(Director/screenwriter: Nini Bull Robsahm)
Storyline
A year after her twin brother’s mysterious death near their family cabin, Lillian and her friends return to the lakeside abode where he expired. Weird events and an expanding black rot─real or imagined?─impel the fragile sister toward another edge.
Review
DEATH is a loose remake of Kåre Bergstrøm’s 1958 Norwegian film, LAKE OF THE DEAD (based on André Bjerke’s novel, published under the nom de plume Bernhard Borge). In this slow (a generous viewer would call it “slow burn”) remake flick, a young woman (Lillian, played by Iben Akerlie), haunted and traumatized by the mysterious drowning death of her brother (Bjørn), returns to the lakeside family house where it happened.
Of course, she has friends─who bring their own bickering, weird energy to the trip─and strange things occur. Someone─nobody seems to know who─makes and sets out a big breakfast for them; Lillian’s dog (Totto) is found tied up in a barn; the friends discover a hidden basement with creepy photos and dolls, revealing Lillian’s family cabin to be that of a legendary old man in the 1920s who killed his family and drowned himself after staring at the lake for hours; Lillian, who sleepwalks, sees a black, disease-like rot spreading on everything, especially the temperamental Harrald, one of her friends who almost drowns in the lake when an unseen something tries to pull him under; doors open by themselves while several characters watch.

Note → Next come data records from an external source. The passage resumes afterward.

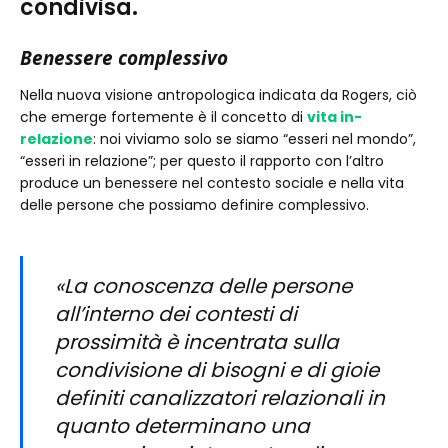
condivisa.
Benessere complessivo
Nella nuova visione antropologica indicata da Rogers, ciò
che emerge fortemente è il concetto di
vita in-
relazione
: noi viviamo solo se siamo “esseri nel mondo”,
“esseri in relazione”; per questo il rapporto con l’altro
produce un benessere nel contesto sociale e nella vita
delle persone che possiamo definire complessivo.
«La conoscenza delle persone
all’interno dei contesti di
prossimità è incentrata sulla
condivisione di bisogni e di gioie
definiti canalizzatori relazionali in
quanto determinano una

Director-screenwriter Robsahm creates a strong atmosphere of distrust and eerie unease, and the actors range from good (Akerlie’s Lillian) to solid (most other actors). The old man’s multi-language, pictures-of-creepy-wet-people diary is especially effective in adding a supernatural nuance.
Unfortunately, the film is overlong, with too many Lillian dream sequences and too much lag time between worthwhile scenes. By the time Lillian faces her fears─embodied, real or not, by Björn─it’s underwhelming, a too-little-too-late climax, with a sequel-friendly, typical ending. While the ending fits theme and set-up, it feels too overt, too pat, given the often-nuanced events that precede it. If you’re a fan of languid, mood-piece cinema, DEATH may appeal to you. If you prefer your horror to be faster paced, more plot- and character-driven, you may want to pass on this one.